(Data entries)

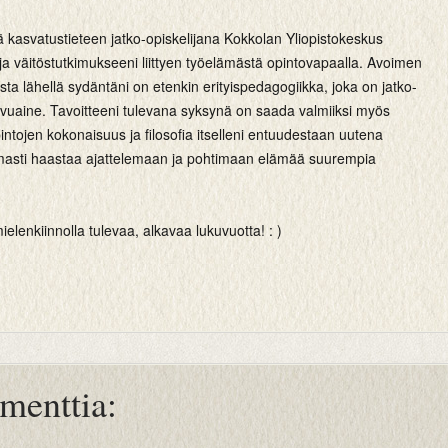
lä kasvatustieteen jatko-opiskelijana Kokkolan Yliopistokeskus
a väitöstutkimukseeni liittyen työelämästä opintovapaalla. Avoimen
ista lähellä sydäntäni on etenkin erityispedagogiikka, joka on jatko-
sivuaine. Tavoitteeni tulevana syksynä on saada valmiiksi myös
intojen kokonaisuus ja filosofia itselleni entuudestaan uutena
masti haastaa ajattelemaan ja pohtimaan elämää suurempia
ielenkiinnolla tulevaa, alkavaa lukuvuotta! : )
menttia:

ABOUT THIS EXERCISE ▸ Reproduce every entry exactly; images stay out.

EXERCISE ANSWER ▸
lä kasvatustieteen jatko-opiskelijana Kokkolan Yliopistokeskus
a väitöstutkimukseeni liittyen työelämästä opintovapaalla. Avoimen
ista lähellä sydäntäni on etenkin erityispedagogiikka, joka on jatko-
sivuaine. Tavoitteeni tulevana syksynä on saada valmiiksi myös
intojen kokonaisuus ja filosofia itselleni entuudestaan uutena
masti haastaa ajattelemaan ja pohtimaan elämää suurempia
ielenkiinnolla tulevaa, alkavaa lukuvuotta! : )
menttia:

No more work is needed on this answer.